= Law Reform Commission (Ireland) =

Statutory body in Ireland

The Law Reform Commission (Coimisiún um Athchóiriú an Dlí; also called the Law Reform Commission of Ireland) is a law commission which was established in 1975 to examine the law of the Republic of Ireland.

== Activities ==
The Commission was established on 20 October 1975 under the Law Reform Commission Act 1975. It is an independent body which examines areas of the law and proposes reforms or changes.
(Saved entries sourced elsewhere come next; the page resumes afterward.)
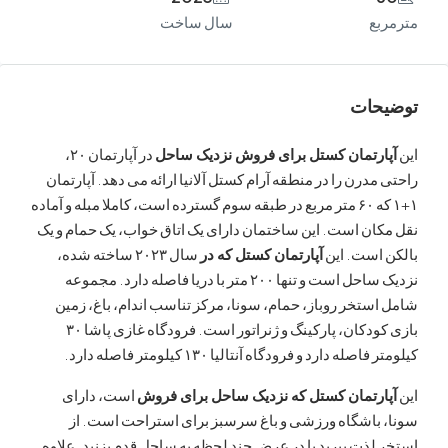
ع
سال ساخت
ات
رتمان کستل برای فروش نزدیک ساحل
در آپارتمان ۲۰،
درن را در منطقه آرام کستل آلانیا ارائه می دهد. آپارتمان
۱+۱ که ۶۰ متر مربع در طبقه سوم گسترده است، کاملا مبله و آماده
ن است. این ساختمان دارای یک اتاق خواب، یک حمام و یک
است. این
آپارتمان کستل که در
سال ۲۰۲۳ ساخته شده،
نزدیک ساحل است و تنها ۲۰۰ متر با دریا فاصله دارد. مجموعه
تخر روباز، حمام، سونا، مرکز تناسب اندام، باغ، زمین
بازی کودکان، پارکینگ و ژنراتور است. فرودگاه غازی پاشا ۳۰
ه دارد و فرودگاه آنتالیا ۱۳۰ کیلومتر فاصله دارد.
رتمان کستل که نزدیک ساحل برای فروش
است، دارای
باشگاه ورزشی و باغ سرسبز برای استراحت است. از
ذت ببرید یا در عرض چند لحظه به ساحل قدم بزنید. علاوه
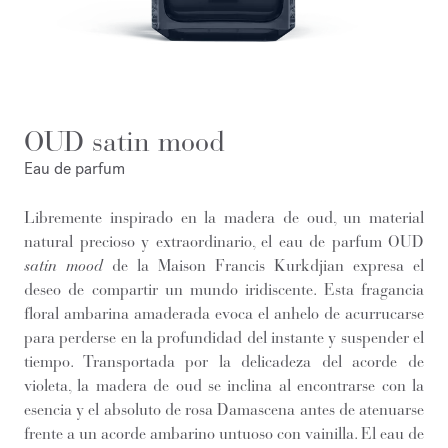
OUD satin mood
Eau de parfum
Libremente inspirado en la madera de oud, un material
natural precioso y extraordinario, el eau de parfum OUD
satin mood
de la Maison Francis Kurkdjian expresa el
deseo de compartir un mundo iridiscente. Esta fragancia
floral ambarina amaderada evoca el anhelo de acurrucarse
para perderse en la profundidad del instante y suspender el
tiempo. Transportada por la delicadeza del acorde de
violeta, la madera de oud se inclina al encontrarse con la
esencia y el absoluto de rosa Damascena antes de atenuarse
frente a un acorde ambarino untuoso con vainilla. El eau de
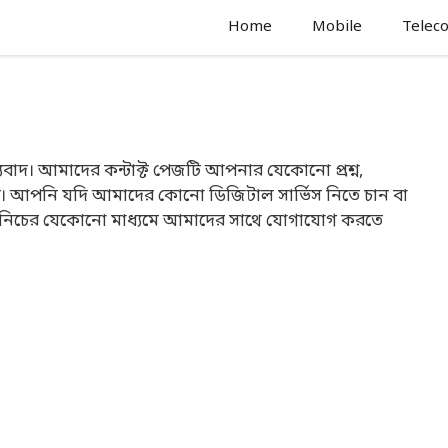
Home
Mobile
Telec
বাদ। আমাদের কন্টাক্ট পেজটি আপনার যেকোনো প্রশ্ন,
মুক্ত। আপনি যদি আমাদের কোনো ডিজিটাল সার্ভিস নিতে চান বা
ে নিচের যেকোনো মাধ্যমে আমাদের সাথে যোগাযোগ করতে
According to its website, 70% of its proposals have resulted in the enactment of legislation effecting reforms. The website says that the Commission is currently engaged in its Fifth Programme of Law Reform including the Statute Law Revision Programme.

==Members==
As of April 2025, the members of the Commission are:
- Frank Clarke, president of the Commission, former Chief Justice of Ireland
- Richard Barrett, former Deputy Director General of the Office of the Attorney General
- Maurice Collins, judge of the Supreme Court
- Dr Andrea Mulligan
- Supreme Court of Ireland, judge of the High Court

== Functions ==
Section 4(1) of the Law Reform Commission Act 1975 provides:

The Commission shall keep the law under review and in accordance with the provisions of this Act shall undertake examinations and conduct research with a view to reforming the law and formulate proposals for law reform.

By section 1,
- "the law" means the law of the State (including any private or public international law) and includes matters of legal practice or procedure, and "law" must be construed accordingly
- "reform" includes, in relation to the law or a branch of the law, its development, its codification (including in particular its simplification and modernisation) and the revision and consolidation of statute law, and kindred words must be construed accordingly.